We are talking about the reality of Si.
As real as it can become from an Se objective take on things.
The real observable behaviour of Si doms and their claim on your time and energy.


----------



## Mbaruh (Aug 22, 2013)

hornet said:


> The real observable behaviour of Si doms and their claim on your time and energy.


Hmm.. I don't seem to follow. Care to elaborate?


----------



## Inveniet (Aug 21, 2009)

mbaruh said:


> Hmm.. I don't seem to follow. Care to elaborate?


Si penetrates our society and creates traditions, norm and laws as to not rock the boat.
It is all about removing attention from the reality of life as it is and retreating into a mirage off it.
Every reminder of the object as it is revolts Si users. Hence they work hard to rein in Se users.
Ni and it's ideas are even more revolting as it implies that one can somehow predict things.
Si don't predict, it tries to force the world to become absolutely predictive by preserving status quos.
Ni doesn't need that as it can take any Se information and transform it into a pattern that can track
any occorance. Si can only draw on Ne a shapeshifting way of looking at the world.
A chaos function if you will. Where every possibility is dealt with at the same time as one massive intuitive object.
Ni retreats into it's own inner clean intuitive realm, free to follow any path regardless of outside chaos.
Without Si we wouldn't have as many boundaries as we have right now.
We would have more freedom as there wouldn't be so much fear of the reality of the sensed object.

George Carlin have a great take on this process.


----------



## Pau7 (Jun 20, 2013)

I'll give a rundown of how I experience things:

Fi: How does your core person and soul feel? An environment can just completely vibe with something inside of me, can seem mediocre, or bad (which I try to escape from). "Value judging" isn't really conscious, it's not like I usually think "I like this thing better, so I will do this." I just feel something deep down and just know it's right. Look into your person and think about how your current situation in life makes you feel. Feelings aren't the same as emotions - feelings are like colors in a sense, some being more positive and others more negative. Don't try to feel an emotion; instead, find the right feeling tone.

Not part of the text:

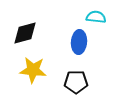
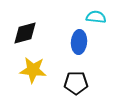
black pentagon: moved 1 px down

It can be so heavy and beautiful, feeling intense, or mediocre and lukewarm like brown. It can be intensely bad - everyone has experienced this when someone has cut you to your core with criticism. But, ignore the emotion and look deeper into what kind of tone it gives to your inner person. Judging whether someone is dangerous or not just from appearance is another way people use Fi.

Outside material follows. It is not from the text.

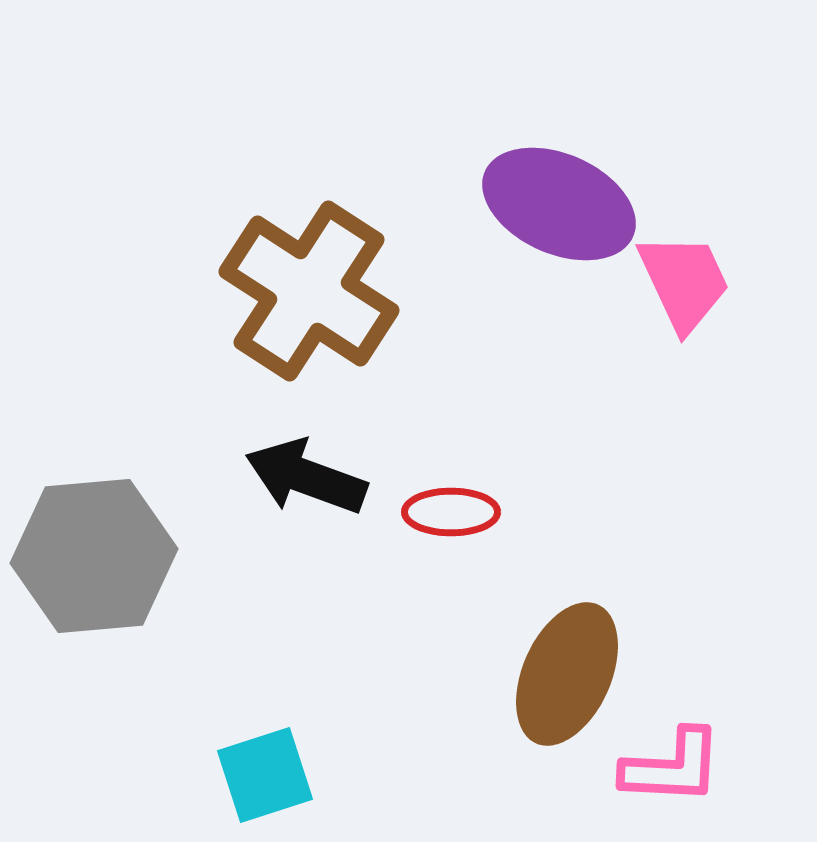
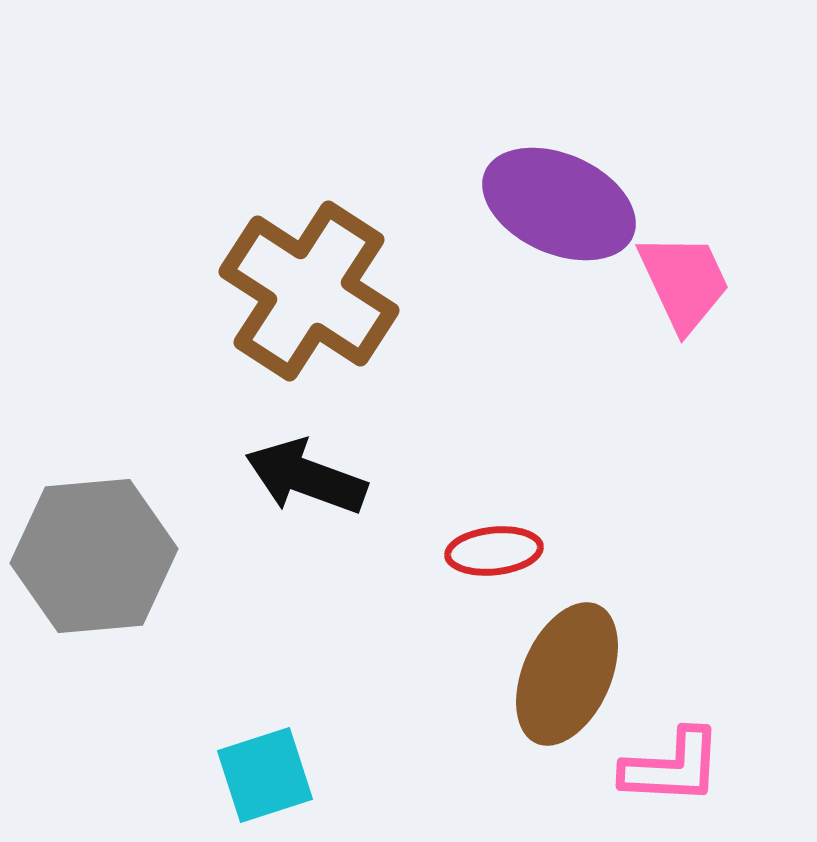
red ellipse: moved 43 px right, 39 px down; rotated 6 degrees counterclockwise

Se: Look around and see things as they are. Notice all the details, like how this lamp near me is dusty, but has clear spots where somebody brushed it with their finger. Notice all the different beats in music (or instruments, depending on what type of music) and try to identify each of them. Open a window and try to feel the air creeping in and really pay attention to the temperature difference.

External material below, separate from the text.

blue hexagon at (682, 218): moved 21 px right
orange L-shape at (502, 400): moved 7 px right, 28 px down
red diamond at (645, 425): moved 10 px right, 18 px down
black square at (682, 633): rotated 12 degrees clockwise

Ni: Give a background to the things you see. Input some information in your head that seemingly doesn't go together, let it stew around while not really thinking about it, and wait for the aha! moment. Like in math class, when you have no idea what's going on, but then you suddenly completely understand it and the light bulb turns on.

Te: Figure out something you want (this is the goal). Figure out what the first step is towards your goal, then the next, and so on. Systematically organize things in an efficient way. It can be your drawers, your room, papers, etc.

I hope none of this is "fuzzy", and I'll try to clarify anything that seems that way.


----------



## Mbaruh (Aug 22, 2013)

hornet said:


> Si penetrates our society and creates traditions, norm and laws as to not rock the boat.
> It is all about removing attention from the reality of life as it is and retreating into a mirage off it.
> Every reminder of the object as it is revolts Si users. Hence they work hard to rein in Se users.
> Ni and it's ideas are even more revolting as it implies that one can somehow predict things.
> ...


The video is funny and very true, but I don't see what it has to do with Si.
Si relies on past experiences and the familiar to understand the present.
Something that I think greatly describes Si is the phrase "history repeats itself".
Si is not the process you described or that George Carlin described, it's the ability to identify the process.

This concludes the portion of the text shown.